The email address for this course is physics250@wigner.berkeley.edu.   If you enrolled for the course, you will automatically be on the email mailing list for course announcements, homework notices, etc. Otherwise, if you wish to be included on the mailing list please send an email to this address with your name.   (You don't have to be enrolled.)  If you drop the course or don't want to receive any more announcements, send an email to this address with a request to be dropped. 

The course web site (this site) will be used to post lecture notes, special notes and homework assignments, and homework solutions.

This is a variable unit course (2-4 units).  Fewer units means less work, and may be useful if you are busy in research etc.

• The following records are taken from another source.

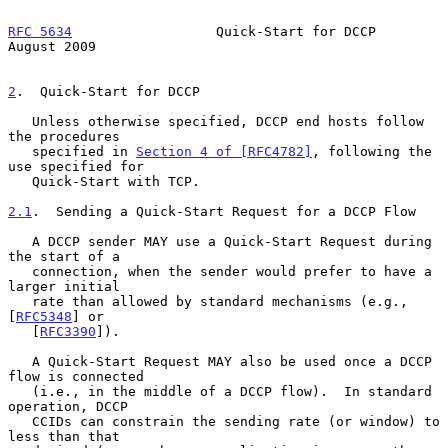
RFC 5634
                  Quick-Start for DCCP               
August 2009
2
.  Quick-Start for DCCP
   Unless otherwise specified, DCCP end hosts follow 
the procedures

   specified in 
Section 4 of [RFC4782]
, following the 
use specified for

   Quick-Start with TCP.

2.1
.  Sending a Quick-Start Request for a DCCP Flow
   A DCCP sender MAY use a Quick-Start Request during 
the start of a

   connection, when the sender would prefer to have a 
larger initial

   rate than allowed by standard mechanisms (e.g., 
[
RFC5348
] or

   [
RFC3390
]).

   A Quick-Start Request MAY also be used once a DCCP 
flow is connected

   (i.e., in the middle of a DCCP flow).  In standard 
operation, DCCP

   CCIDs can constrain the sending rate (or window) to 
less than that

The grade will be based on weekly homework.  Those taking the course for 2, 3 or 4 units will be expected to make a good attempt on 50%, 75% or 100%, respectively, of the homework.   Actually, since some problems are easier than others, you can usually do 50% of them with less than 50% of the work. For some problems it will be possible to get full credit simply by writing "trivial" or "done this before".  I don't intend to grade very hard, the point of the course is to present some material that may be useful to you.

This is by nature a survey course.  The general plan will be to convey the key ideas, a working familiarity with the formalism and terminology, and an intuitive feel for each of the main areas, without going too far into technicalities or difficult proofs.   Certain key results will be stated without proof.  

There are no specific prerequisites beyond graduate standing in Physics.  

No particular mathematics background is required beyond that usually expected of graduate students in physics (linear algebra, complex analysis, etc), but it will help if you have some familiarity with mathematical notation and ways of thinking.


Lecture notes are my handwritten notes that I prepare for lecture.  I don't guarantee that they will be identical to what is presented in class, but they should be pretty close usually, so you can probably do without taking notes in class if you want to download these.  These notes are available in pdf format only.



Lecture Notes.



Homework assignments will normally (I hope) be made available on this web site by Friday of each week, and will be due one week later, Friday at 5pm, in the envelope outside my office (449 Birge). 



Solutions




Course Outline

1. Physical context. Gauge theories, monopoles, instantons, order parameters, general relativity, Berry's phase, classical mechanics, etc.
2. Mathematical background. Maps, functions, hierarchy of spaces and manifolds, vector spaces, metrics, pull-backs and adjoints, raising and lowering indices, quotient spaces, group actions etc.
3. Homology and homotopy. Abelian groups, simplexes, homology groups, fundamental group, higher homotopy groups, defects in liquid crystals, textures in superfluid ${\rm He}_3$.
4. Differentiable manifolds, tangent, cotangent spaces and bundles, flows and Lie derivatives, differential forms, Stokes' theorem, differential geometry of group manifolds, Lie algebras, de Rham cohomology, Poincare' lemma, Frobenius theorem.
5. Riemannian manifolds. Parallel transport, connection, curvature, holonomy, isometries and Killing vectors, vielbeins, Hodge theory, Cartan structure equations.
6. Fiber bundles, vector bundles, principal bundles, spin and Clifford bundles, connections, holonmy, curvature, gauge field theories, general relativity as a gauge theory, geometrical phases.
7. Characteristic classes, topology of fiber bundles, Chern classes and characters, Chern-Simons forms, Stiefel-Whitney classes.